Repeat the entries exactly, and do not carry the pictures over.

▼▼▼

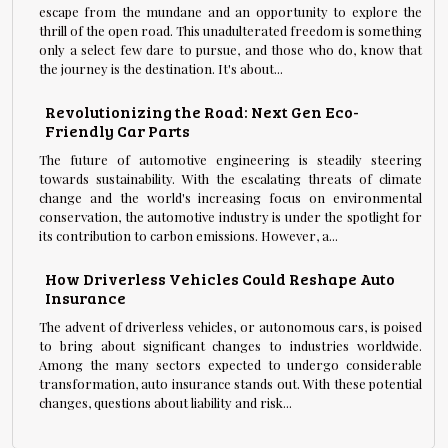
escape from the mundane and an opportunity to explore the
thrill of the open road. This unadulterated freedom is something
only a select few dare to pursue, and those who do, know that
the journey is the destination. It's about...
Revolutionizing the Road: Next Gen Eco-
Friendly Car Parts
The future of automotive engineering is steadily steering
towards sustainability. With the escalating threats of climate
change and the world's increasing focus on environmental
conservation, the automotive industry is under the spotlight for
its contribution to carbon emissions. However, a...
How Driverless Vehicles Could Reshape Auto
Insurance
The advent of driverless vehicles, or autonomous cars, is poised
to bring about significant changes to industries worldwide.
Among the many sectors expected to undergo considerable
transformation, auto insurance stands out. With these potential
changes, questions about liability and risk...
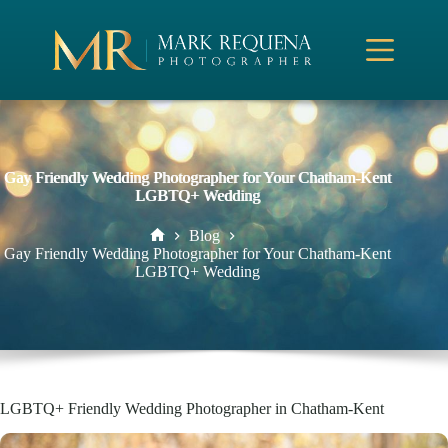
Skip
to
content
Gay Friendly Wedding Photographer for Your Chatham-Kent
LGBTQ+ Wedding
Blog
Home
Gay Friendly Wedding Photographer for Your Chatham-Kent
LGBTQ+ Wedding
LGBTQ+ Friendly Wedding Photographer in Chatham-Kent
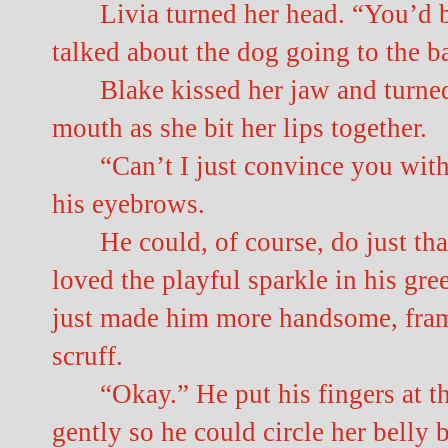
Livia turned her head. “You’d 
talked about the dog going to the ba
Blake kissed her jaw and turned
mouth as she bit her lips together.
“Can’t I just convince you wi
his eyebrows.
He could, of course, do just t
loved the playful sparkle in his gr
just made him more handsome, frami
scruff.
“Okay.” He put his fingers at the
gently so he could circle her belly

▲▲▲

#### ANSWER SECTION:
escape from the mundane and an opportunity to explore the
thrill of the open road. This unadulterated freedom is something
only a select few dare to pursue, and those who do, know that
the journey is the destination. It's about...
Revolutionizing the Road: Next Gen Eco-
Friendly Car Parts
The future of automotive engineering is steadily steering
towards sustainability. With the escalating threats of climate
change and the world's increasing focus on environmental
conservation, the automotive industry is under the spotlight for
its contribution to carbon emissions. However, a...
How Driverless Vehicles Could Reshape Auto
Insurance
The advent of driverless vehicles, or autonomous cars, is poised
to bring about significant changes to industries worldwide.
Among the many sectors expected to undergo considerable
transformation, auto insurance stands out. With these potential
changes, questions about liability and risk...
Skip
to
content
Gay Friendly Wedding Photographer for Your Chatham-Kent
LGBTQ+ Wedding
Blog
Home
Gay Friendly Wedding Photographer for Your Chatham-Kent
LGBTQ+ Wedding
LGBTQ+ Friendly Wedding Photographer in Chatham-Kent
Livia turned her head. “You’d 
talked about the dog going to the ba
Blake kissed her jaw and turned
mouth as she bit her lips together.
“Can’t I just convince you wi
his eyebrows.
He could, of course, do just t
loved the playful sparkle in his gr
just made him more handsome, frami
scruff.
“Okay.” He put his fingers at the
gently so he could circle her belly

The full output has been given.